The particular policy about which you are concerned is that of the Arlington Independent School District. The two areas that are of interest are the policy statements on corporal punishment and physical restraint:
CORPORAL PUNISHMENT The Board prohibits the use of corporal punishment in the District. Students shall not be spanked, paddled, or otherwise physically disciplined for violations of the Student Code of Conduct.
PHYSICAL RESTRAINT Any District employee may, within the scope of the employee's duties, use and apply physical restraint to a student if the employee reasonably believes restraint is necessary in order to:
1. Protect a person, including the person using physical restraint, from physical injury.
2. Obtain possession of a weapon or other dangerous object.
3. Protect property from serious damage.
4. Remove a student refusing a lawful command of a school employee from a specific location, including a classroom or other school property, in order to restore order or to impose disciplinary measures.
5. Restrain an irrational student.
See RQ-0459 Attachments, supra note 1 (Arlington ISD Disciplinary Policy). As we understand it, the school district requests an opinion "regarding the legality with respect to state law" of this policy. See id. (Frank Hill Letter of May 1, 2001).
Matters of student discipline under Texas law are, generally speaking, within the authority of local school boards. See Friona Indep. Sch. Dist. v. King, 15 S.W.3d 653, 659 (Tex. App.-Amarillo 2000, no pet.) ("[S]chool districts not only have the obligation but also a right or privilege to control and discipline their students. Both are part and parcel of operating schools." (citation omitted)). "An independent school district is governed by a board of trustees who, as a body corporate, shall oversee the management of the district." Tex. Educ. Code Ann. § 11.051(a) (Vernon 1996). Each school district is required by statute to "adopt a student code of conduct for the district." Id. § 37.001(a) (Vernon Supp. 2002). Further, boards "may adopt rules for the safety and welfare of students, employees, and property." Id. § 37.102(a) (Vernon 1996).

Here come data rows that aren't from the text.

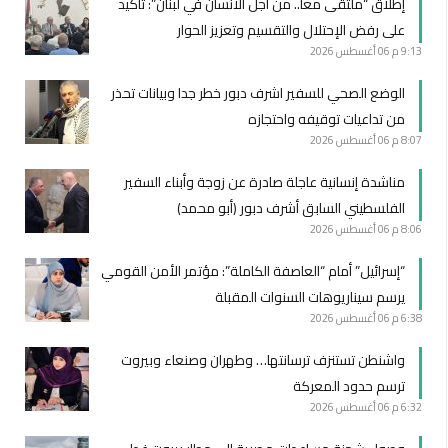
إطلاق “ملتقى معاً.. من اجل الانسان في لبنان”: تأكيد
على رفض الإحتلال والتقسيم وتعزيز الحوار
9:13 م
06 أغسطس 2026
الوضع الصحي للسفير اشرف دبور خطر جدا وبيانات تحذر
من تداعيات توقيفه واحتجازه
8:07 م
06 أغسطس 2026
مناشدة إنسانية عاجلة صادرة عن زوجة وأبناء السفير
الفلسطيني السابق أشرف دبور (أبو محمد)
8:06 م
06 أغسطس 2026
“إسرائيل” أمام “العاصفة الكاملة”: مؤتمر الأمن القومي
يرسم سيناريوهات السنوات المقبلة
6:38 م
06 أغسطس 2026
واشنطن تستنزف ترسانتها… وطهران وصنعاء وبيروت
ترسم حدود المعركة
6:32 م
06 أغسطس 2026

As it appears from correspondence attached to your request letter that the Arlington school district may be considering an amendment of its policy to permit corporal punishment, we note that federal courts, and in particular the United States Court of Appeals for the Fifth Circuit, have given wide leeway to local authorities with respect to the policy decision on whether or not to permit the imposition of corporal punishment as a matter of student discipline. See Moore v. Willis Indep. Sch. Dist., 233 F.3d 871, 875 (5th Cir. 2000). There are, it should be noted, relevant Texas statutory provisions that may limit the actual application of corporal punishment. The Penal Code, for example, provides a defense for the exercise of force against a person "if the actor is entrusted with the care, supervision, or administration for a special purpose[,] and . . . the actor reasonably believes the force is necessary to further the special purpose or to maintain discipline in a group." Tex. Pen. Code Ann. § 9.62 (Vernon 1994). Similarly, Education Code section 22.051 grants immunity from liability to professional employees of school districts for acts within the scope of their duties that involve the exercise of judgment, "except in circumstances in which a professional employee uses excessive force in the discipline of students or negligence resulting in bodily injury to students." Tex. Educ. Code Ann. § 22.051(a) (Vernon 1996). What constitutes "reasonable" or "excessive" force in any given situation is dependent on the facts and circumstances. See, e.g., Spacek v. Charles, 928 S.W.2d 88, 93 (Tex. App.-Houston [14th Dist.] 1996, writ dism'd w.o.j.). Accordingly, such questions would be beyond the scope of an attorney general opinion. See Tex. Atty. Gen. LO-94-087, at 2 ("Determining whether the requisite intent, knowledge, or purpose are present would . . . require taking of evidence and finding of fact that cannot be performed in the opinion process."). Given that the Arlington policy at present forbids corporal punishment, such matters are not now at issue.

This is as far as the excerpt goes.